The color deconvolution algorithm21 was applied to separate the two stains (synaptophysin and Ki-67) within the DS WSIs. The boundaries of the Ki-67-positive cells and the synaptophysin positive regions were clearly discernible at ¼th the resolution of the WSI. Therefore, the color deconvolution was performed on the DS WSIs downscaled by a factor of four to reduce the computational complexity. The resultant images were morphologically processed to generate binary masks for the synaptophysin-positive region and the Ki-67-positive cells.

Hot-spot detection

The binary mask of Ki-67-positive nuclei within the tumor regions was used to detect the hot-spots (Fig. 2a). A 2D histogram was then plotted, from the DS WSI, with the corresponding binning in each dimension to generate a heat-map of Ki-67-positive nuclei (Fig. 2b), thereby identifying high-density regions (Fig. 2c).

Nuclei clustering via unsupervised pixel classification

Since Ki-67-negative nuclei are more densely spaced than Ki-67-positive nuclei within the tumor regions, the former needed to be analyzed in high resolution. The extracted candidate hot-spots from the H&E counterparts were used for the enumeration of these non-proliferating nuclei (Supplementary Fig. S5). The k-means clustering algorithm was used to segment the candidate hot-spot pixels into three categories: white background, hematoxylin, or eosin23. The pixels classified as hematoxylin were extracted and morphologically processed to generate a binary mask of all nuclei.

Estimation of nucleus counts

Since individual nuclei may be clumped together in some foci, an approximated method for nucleus count was used by computing the ratio between total area of the pixels in the image that were detected as nuclei and the average area of an individual nucleus. The average nucleus area was estimated to be the median of the distribution of the areas of nuclei that are not appeared to be clumped (Supplementary Fig. S6). These single nuclei were detected based on an area threshold applied to the mask of all detected nuclei.

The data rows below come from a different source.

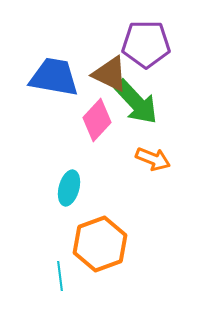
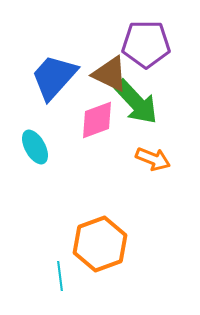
blue trapezoid: rotated 58 degrees counterclockwise
pink diamond: rotated 27 degrees clockwise
cyan ellipse: moved 34 px left, 41 px up; rotated 44 degrees counterclockwise
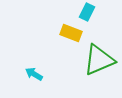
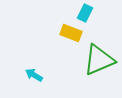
cyan rectangle: moved 2 px left, 1 px down
cyan arrow: moved 1 px down
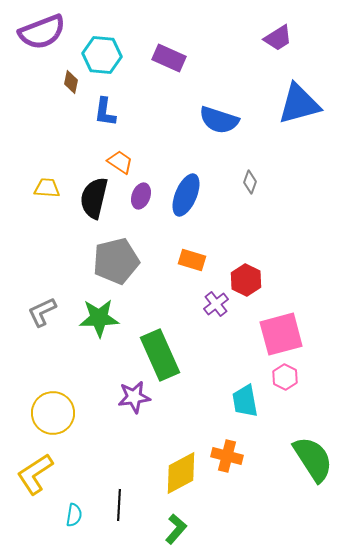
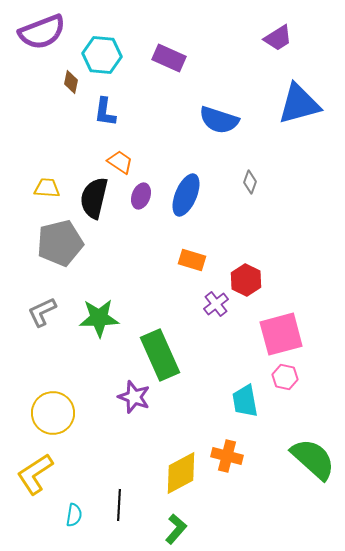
gray pentagon: moved 56 px left, 18 px up
pink hexagon: rotated 15 degrees counterclockwise
purple star: rotated 28 degrees clockwise
green semicircle: rotated 15 degrees counterclockwise
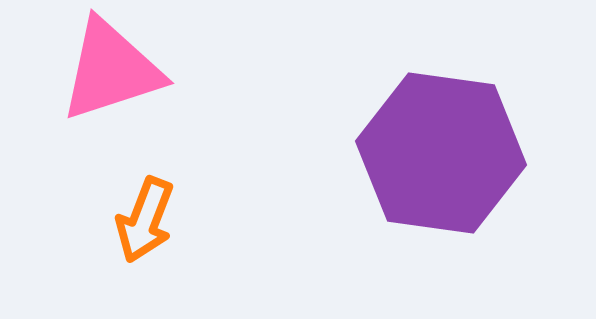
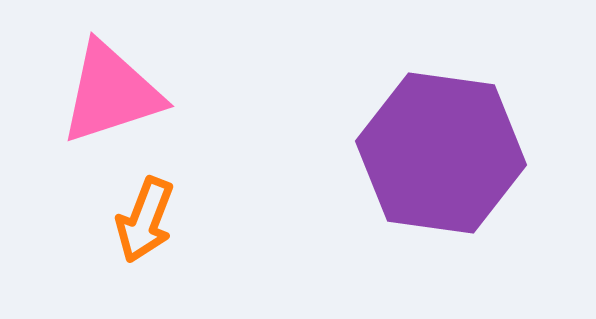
pink triangle: moved 23 px down
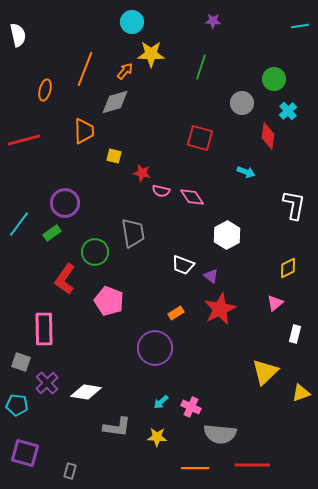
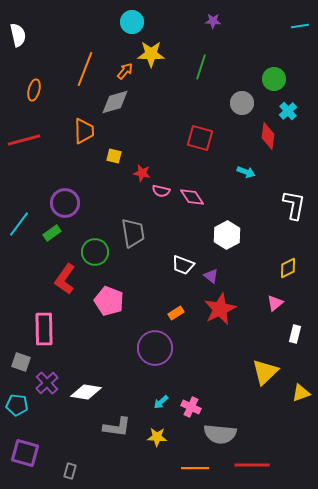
orange ellipse at (45, 90): moved 11 px left
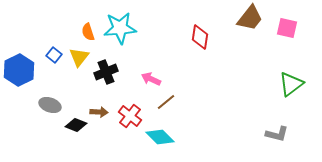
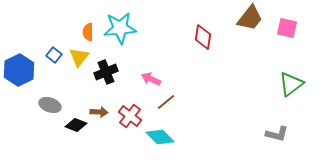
orange semicircle: rotated 18 degrees clockwise
red diamond: moved 3 px right
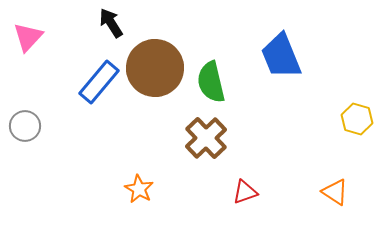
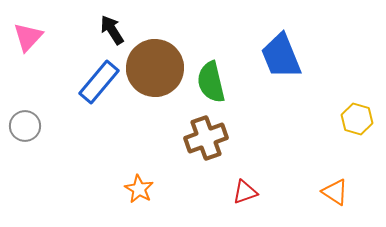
black arrow: moved 1 px right, 7 px down
brown cross: rotated 24 degrees clockwise
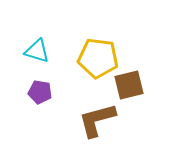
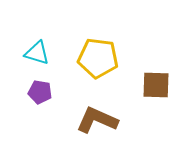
cyan triangle: moved 2 px down
brown square: moved 27 px right; rotated 16 degrees clockwise
brown L-shape: rotated 39 degrees clockwise
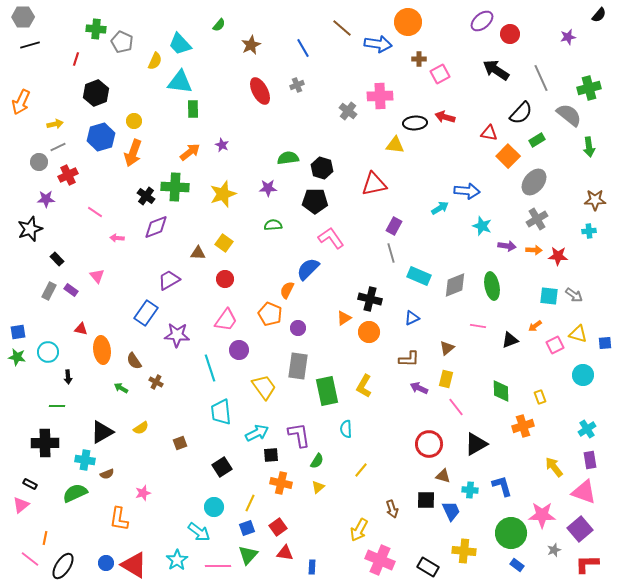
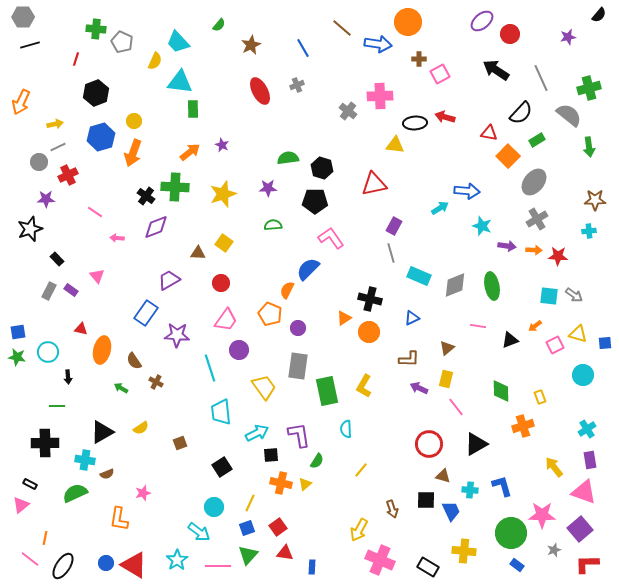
cyan trapezoid at (180, 44): moved 2 px left, 2 px up
red circle at (225, 279): moved 4 px left, 4 px down
orange ellipse at (102, 350): rotated 20 degrees clockwise
yellow triangle at (318, 487): moved 13 px left, 3 px up
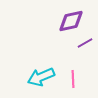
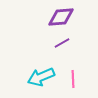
purple diamond: moved 10 px left, 4 px up; rotated 8 degrees clockwise
purple line: moved 23 px left
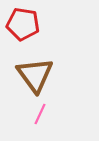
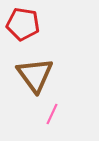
pink line: moved 12 px right
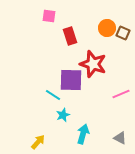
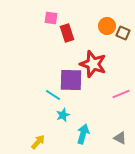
pink square: moved 2 px right, 2 px down
orange circle: moved 2 px up
red rectangle: moved 3 px left, 3 px up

Ki-67 index and tumor grade

The Ki-67 index was calculated as the percentage of Ki-67-positive tumor nuclei among all tumor nuclei within the hot-spot. The binary masks of Ki-67-positive nuclei and all tumor nuclei were used to generate the Ki-67 index. Tumor grade was assigned based on the WHO 2017 recommendations, with G1 and G2 tumors having a Ki-67 index of < 3% and 3–20%, respectively2.

Statistical analysis

To compare the performance of the SKIE to the GS, linear-weighted Cohen’s kappa24 was calculated. Kappa < 0, 0–0.21, 0.21–0.4, 0.41–0.6, 0.61–0.8, and 0.81–1 indicates none, slight, fair, moderate, substantial, and near perfect agreement, respectively. The conditional probability of grade assignment was computed with respect to the GS assigned grades. The 95% confidence intervals of these statistical data were also computed. For the calculation of confidence intervals and Cohen’s kappa, the Clopper–Pearson exact method was used25.

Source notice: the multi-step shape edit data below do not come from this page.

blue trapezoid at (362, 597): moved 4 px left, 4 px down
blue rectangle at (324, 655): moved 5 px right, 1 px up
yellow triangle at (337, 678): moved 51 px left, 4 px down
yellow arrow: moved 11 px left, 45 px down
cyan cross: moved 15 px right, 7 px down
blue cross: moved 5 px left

Deep-SKIE for tumor heatmap prediction

WSIs of DS sections for 48 GI-NETs were cropped into hot-spot-sized tiles and categorized into one of four classes using SKIE, which served as ground truth: background (class 0: if the tile has > 70% background pixels) or non-tumor (class 1: < 20% synaptophysin stain), tumor grade 1 (class 2: Ki-67 index < 3%) and tumor grade 2 (class 3: 3% < Ki-67 index < 20%) (Fig. 3). These DS tiles were used to train, validate and test a model we named as ‘model_SK’, for 10 epochs. The corresponding tiles from the registered adjacent SS stained sections were categorized into the same class as their DS counterparts, and were used to train, validate and test a model we named as ‘model_K’. Image tiles which had severe staining artifacts or tissue folds were removed from the test set in both models. The Inception V3 network26 was trained and validated using 42 cases (~ 85% of WSIs; 15,232 image tiles) with a batch size of 32 and tested on 6 cases (i.e. 9,436 image tiles), for both models. We used stochastic gradient descent optimization, with an initial learning rate of 0.1, decay rate of 0.01, and momentum of 0.9 for training the weights. Two WSIs with severe staining and technical issues were removed from analysis.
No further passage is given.